__PROBLEM REQUIREMENTS__
Leave the images behind and copy every record exactly.

[Transcribed page contents]
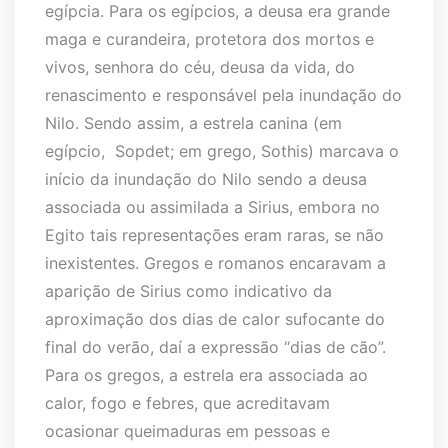
egípcia. Para os egípcios, a deusa era grande
maga e curandeira, protetora dos mortos e
vivos, senhora do céu, deusa da vida, do
renascimento e responsável pela inundação do
Nilo. Sendo assim, a estrela canina (em
egípcio, Sopdet; em grego, Sothis) marcava o
início da inundação do Nilo sendo a deusa
associada ou assimilada a Sirius, embora no
Egito tais representações eram raras, se não
inexistentes. Gregos e romanos encaravam a
aparição de Sirius como indicativo da
aproximação dos dias de calor sufocante do
final do verão, daí a expressão “dias de cão”.
Para os gregos, a estrela era associada ao
calor, fogo e febres, que acreditavam
ocasionar queimaduras em pessoas e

__SOLUTION BELOW__
egípcia. Para os egípcios, a deusa era grande
maga e curandeira, protetora dos mortos e
vivos, senhora do céu, deusa da vida, do
renascimento e responsável pela inundação do
Nilo. Sendo assim, a estrela canina (em
egípcio, Sopdet; em grego, Sothis) marcava o
início da inundação do Nilo sendo a deusa
associada ou assimilada a Sirius, embora no
Egito tais representações eram raras, se não
inexistentes. Gregos e romanos encaravam a
aparição de Sirius como indicativo da
aproximação dos dias de calor sufocante do
final do verão, daí a expressão “dias de cão”.
Para os gregos, a estrela era associada ao
calor, fogo e febres, que acreditavam
ocasionar queimaduras em pessoas e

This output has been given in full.